Summary
De nombreux cas de cancer de la thyroïde sont traités inutilement car la plupart des tumeurs thyroïdiennes ne représentent pas une menace. Un nouveau programme à MSK donne à certains patients atteints d’un cancer de la thyroïde à un stade précoce la possibilité d’éviter une chirurgie immédiate et de faire plutôt suivre leur tumeur de près. L’endocrinologue Michael Tuttle explique pourquoi cette approche de surveillance et d’attente est souvent le meilleur choix.
Les points forts
- Le cancer de la thyroïde est devenu surdiagnostiqué et surtraité.

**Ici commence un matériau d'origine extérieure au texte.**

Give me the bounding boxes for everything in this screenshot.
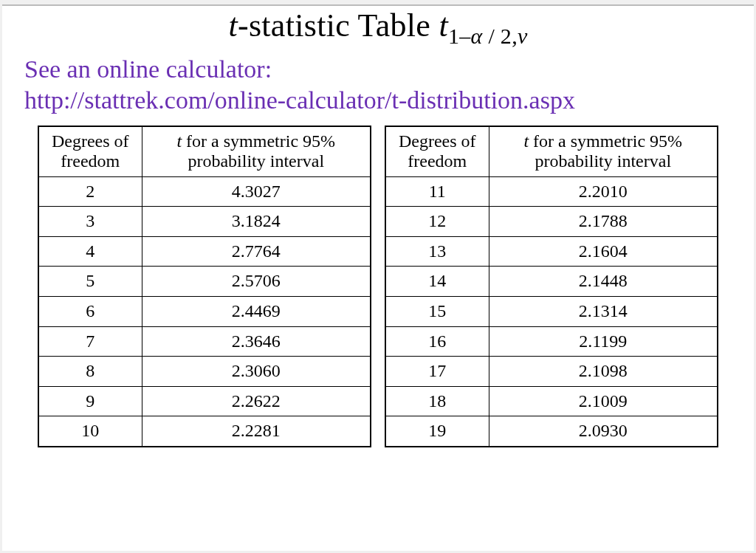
table-row: 112.2010 bbox=[385, 176, 718, 207]
table-row: 162.1199 bbox=[385, 326, 718, 357]
table-row: 33.1824 bbox=[38, 207, 371, 237]
table-row: 122.1788 bbox=[385, 207, 718, 237]
table-row: 62.4469 bbox=[38, 297, 371, 327]
cell-degrees-of-freedom: 13 bbox=[385, 236, 489, 267]
cell-degrees-of-freedom: 19 bbox=[385, 416, 489, 447]
cell-t-value: 2.1199 bbox=[489, 326, 718, 357]
cell-t-value: 3.1824 bbox=[142, 207, 371, 237]
cell-degrees-of-freedom: 3 bbox=[38, 207, 142, 237]
cell-t-value: 2.1604 bbox=[489, 236, 718, 267]
t-table-right: Degrees offreedom t for a symmetric 95%p… bbox=[385, 126, 718, 448]
cell-degrees-of-freedom: 12 bbox=[385, 207, 489, 237]
table-row: 72.3646 bbox=[38, 326, 371, 357]
t-table-right-body: 112.2010122.1788132.1604142.1448152.1314… bbox=[385, 176, 718, 447]
table-row: 24.3027 bbox=[38, 176, 371, 207]
cell-degrees-of-freedom: 16 bbox=[385, 326, 489, 357]
cell-t-value: 2.4469 bbox=[142, 297, 371, 327]
title-subscript: 1–α / 2,v bbox=[448, 24, 528, 48]
calculator-url[interactable]: http://stattrek.com/online-calculator/t-… bbox=[24, 85, 732, 117]
header-degrees-of-freedom: Degrees offreedom bbox=[385, 126, 489, 177]
cell-t-value: 2.1314 bbox=[489, 297, 718, 327]
cell-t-value: 2.1448 bbox=[489, 267, 718, 297]
table-row: 192.0930 bbox=[385, 416, 718, 447]
document-page: t-statistic Table t1–α / 2,v See an onli… bbox=[2, 4, 754, 551]
cell-degrees-of-freedom: 6 bbox=[38, 297, 142, 327]
title-symbol-t: t bbox=[439, 7, 448, 44]
cell-t-value: 4.3027 bbox=[142, 176, 371, 207]
cell-degrees-of-freedom: 18 bbox=[385, 386, 489, 416]
table-row: 152.1314 bbox=[385, 297, 718, 327]
table-row: 182.1009 bbox=[385, 386, 718, 416]
table-row: 42.7764 bbox=[38, 236, 371, 267]
cell-t-value: 2.1788 bbox=[489, 207, 718, 237]
table-row: 102.2281 bbox=[38, 416, 371, 447]
cell-degrees-of-freedom: 7 bbox=[38, 326, 142, 357]
title-italic-t: t bbox=[228, 7, 238, 44]
t-table-left-body: 24.302733.182442.776452.570662.446972.36… bbox=[38, 176, 371, 447]
t-table-left: Degrees offreedom t for a symmetric 95%p… bbox=[38, 126, 371, 448]
table-row: 142.1448 bbox=[385, 267, 718, 297]
intro-block: See an online calculator: http://stattre… bbox=[24, 54, 732, 117]
page-title: t-statistic Table t1–α / 2,v bbox=[24, 7, 732, 49]
table-row: 52.5706 bbox=[38, 267, 371, 297]
cell-degrees-of-freedom: 15 bbox=[385, 297, 489, 327]
cell-t-value: 2.1009 bbox=[489, 386, 718, 416]
cell-t-value: 2.0930 bbox=[489, 416, 718, 447]
cell-t-value: 2.5706 bbox=[142, 267, 371, 297]
cell-degrees-of-freedom: 4 bbox=[38, 236, 142, 267]
table-row: 172.1098 bbox=[385, 357, 718, 387]
cell-degrees-of-freedom: 2 bbox=[38, 176, 142, 207]
cell-degrees-of-freedom: 10 bbox=[38, 416, 142, 447]
cell-degrees-of-freedom: 8 bbox=[38, 357, 142, 387]
cell-t-value: 2.2010 bbox=[489, 176, 718, 207]
see-online-text: See an online calculator: bbox=[24, 54, 732, 86]
cell-degrees-of-freedom: 14 bbox=[385, 267, 489, 297]
cell-t-value: 2.7764 bbox=[142, 236, 371, 267]
cell-degrees-of-freedom: 9 bbox=[38, 386, 142, 416]
title-main: -statistic Table bbox=[238, 7, 439, 44]
cell-t-value: 2.2281 bbox=[142, 416, 371, 447]
header-degrees-of-freedom: Degrees offreedom bbox=[38, 126, 142, 177]
tables-container: Degrees offreedom t for a symmetric 95%p… bbox=[38, 126, 718, 448]
cell-degrees-of-freedom: 17 bbox=[385, 357, 489, 387]
table-header-row: Degrees offreedom t for a symmetric 95%p… bbox=[38, 126, 371, 177]
cell-t-value: 2.3646 bbox=[142, 326, 371, 357]
cell-t-value: 2.1098 bbox=[489, 357, 718, 387]
cell-t-value: 2.2622 bbox=[142, 386, 371, 416]
table-header-row: Degrees offreedom t for a symmetric 95%p… bbox=[385, 126, 718, 177]
header-t-value: t for a symmetric 95%probability interva… bbox=[489, 126, 718, 177]
cell-degrees-of-freedom: 11 bbox=[385, 176, 489, 207]
cell-degrees-of-freedom: 5 bbox=[38, 267, 142, 297]
cell-t-value: 2.3060 bbox=[142, 357, 371, 387]
header-t-value: t for a symmetric 95%probability interva… bbox=[142, 126, 371, 177]
table-row: 132.1604 bbox=[385, 236, 718, 267]
table-row: 82.3060 bbox=[38, 357, 371, 387]
table-row: 92.2622 bbox=[38, 386, 371, 416]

- Un nouveau programme MSK surveille les tumeurs plutôt que de les enlever chirurgicalement.
- Cette approche améliore la qualité de vie tout en maintenant le risque à un niveau bas.
Les progrès dans la détection du cancer ont sauvé de nombreuses vies, mais ils ont un sérieux inconvénient : Certains cancers sont surdiagnostiqués. Cela conduit à traiter inutilement des tumeurs qui n’auraient jamais constitué une menace si on les avait laissées tranquilles.
Par exemple, le taux déclaré de cancer de la thyroïde aux États-Unis a plus que doublé depuis 1994, car les scanners ont de plus en plus détecté de minuscules tumeurs qui auraient échappé à la vigilance dans le passé. Malgré cette poussée de la détection et du traitement, le taux de mortalité du cancer de la thyroïde n’a pas bougé – une indication que ces tumeurs ne menaçaient pas la vie.
Un nouveau programme au Memorial Sloan Kettering donne à certaines personnes atteintes d’un cancer de la thyroïde à un stade très précoce la possibilité d’éviter une intervention chirurgicale immédiate et de faire suivre leur tumeur de près. L’endocrinologue du MSK Michael Tuttle discute du surdiagnostic du cancer de la thyroïde et explique pourquoi l’approche de surveillance et d’attente est souvent le meilleur choix.
Qu’est-ce qui a changé dans le domaine médical qui a conduit à ce que le cancer de la thyroïde soit maintenant surdiagnostiqué ?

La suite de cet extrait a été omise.